Republican presidential candidate Donald Trump launched a scathing attack on his most significant rival, retired neurosurgeon Ben Carson, telling an audience in Iowa that Carson described himself as "pathological" in his memoir. To a rather muted assembly of supporters with placards, Donald Trump typically didn't hold back.

"Carson's an enigma. He wrote a book, and he's doing great in Iowa. He's second in the polls. With all these professional politicians, I'm first, Carson's second, and I don't understand it, I really don't understand it. Because he wrote a book and in the book he said terrible things about himself. He said that he's pathological and that he's got basically pathological disease," said Trump.
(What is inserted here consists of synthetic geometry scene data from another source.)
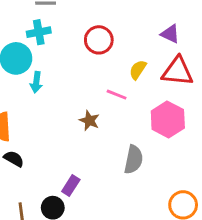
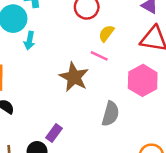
yellow semicircle: (138, 70) -> (106, 33), moved
brown star: (89, 120) -> (74, 77), size x1.6

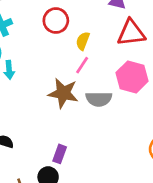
pink line: (99, 56) -> (82, 65), turned -66
gray semicircle: (110, 114) -> (99, 99), moved, turned 90

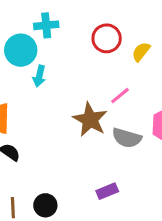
yellow semicircle: (83, 41) -> (141, 52), moved
purple rectangle: (60, 154) -> (107, 191), moved, turned 30

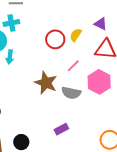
red circle: (107, 38) -> (55, 39), moved
pink line: (120, 96) -> (73, 66), moved

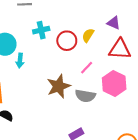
cyan cross: (11, 23) -> (41, 30), moved
brown star: (46, 83) -> (59, 86), turned 30

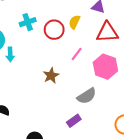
brown star: (59, 86) -> (51, 76), size x0.7
gray semicircle: (85, 96) -> (87, 96), moved, turned -36

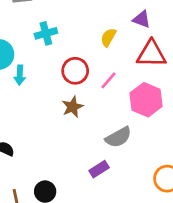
red circle: (54, 30) -> (75, 71), moved

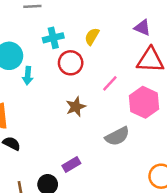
yellow semicircle: (108, 37) -> (92, 36), moved
red circle: (75, 71) -> (71, 63), moved
purple rectangle: (99, 169) -> (71, 165), moved

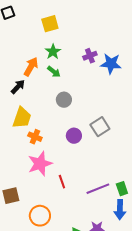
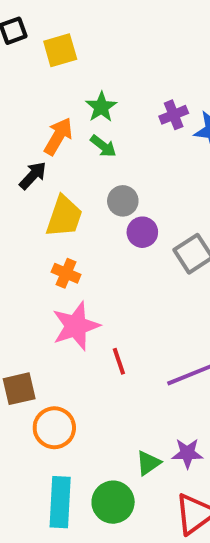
yellow square: (50, 24) -> (60, 50), moved
yellow trapezoid: (22, 118) -> (64, 217), moved
purple circle: (74, 136) -> (142, 232), moved
orange circle: (40, 216) -> (54, 428), moved

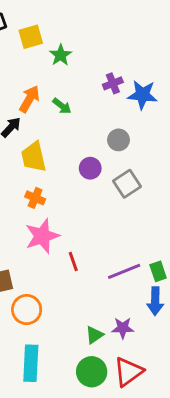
green star: (101, 107) -> (61, 55), moved
gray circle: (123, 201) -> (118, 140), moved
yellow trapezoid: (64, 217) -> (34, 157), turned 148
green circle: (113, 502) -> (92, 372), moved

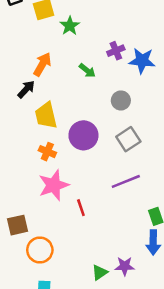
green arrow: (62, 106) -> (87, 71), moved
purple circle: (90, 168) -> (83, 135), moved, size x1.5
purple line: (124, 271) -> (126, 181), moved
In his autobiography, Gifted Hands, Carson describes himself as a troubled youth with a temper that led him to attack several of his friends and even his mother, before he turned his life around. Trump compared people who are "pathological" to paedophiles.

"If you're pathological, there's no cure for that folks. OK? There's no cure for that. And I did one of the shows today, and I don't want to say what I said but I'll tell you anyway. I said that if you're a child molester, a sick puppy, you're a child molester, there's no cure for that. There's only one cure − we don't want to talk about that cure. That's the ultimate cure. No, there's two, there's death and the other thing," he said.
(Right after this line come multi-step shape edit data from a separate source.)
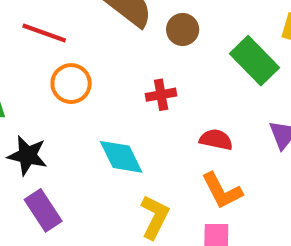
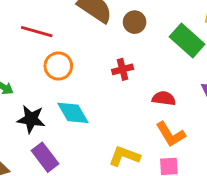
cyan diamond: (121, 157) -> (73, 113), moved
yellow L-shape: (155, 217) -> (124, 156), turned -92

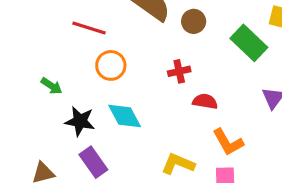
red semicircle: (164, 98) -> (205, 101), moved

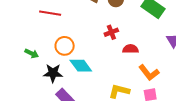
orange circle: (111, 65) -> (65, 46), moved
Trump also questioned the veracity of an incident from his Carson's youth in which he claimed that he attempted to stab a friend, but that his knife broke on this friend's belt buckle.
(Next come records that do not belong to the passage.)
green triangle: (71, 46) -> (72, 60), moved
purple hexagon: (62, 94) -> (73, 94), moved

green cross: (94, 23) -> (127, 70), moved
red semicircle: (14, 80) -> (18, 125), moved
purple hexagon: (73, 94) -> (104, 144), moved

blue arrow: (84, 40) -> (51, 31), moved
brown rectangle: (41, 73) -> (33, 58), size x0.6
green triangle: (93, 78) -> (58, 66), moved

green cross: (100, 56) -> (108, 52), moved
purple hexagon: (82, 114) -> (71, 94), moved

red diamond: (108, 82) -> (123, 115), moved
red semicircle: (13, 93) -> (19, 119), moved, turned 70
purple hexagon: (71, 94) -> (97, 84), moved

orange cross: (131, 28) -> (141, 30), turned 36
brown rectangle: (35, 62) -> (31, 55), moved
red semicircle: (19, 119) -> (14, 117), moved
"Then here's the beauty of all, he took a knife and he went after a friend and he lunged, he lunged that knife into the stomach of his friend, but low and behold it hit the belt, it hit the belt, and the knife broke. Give me a break, give me a break, give me a break," he said.

Carson has bristled at news media attempts to confirm the stabbing incident and other accounts in his autobiography, saying he is being unfairly targeted.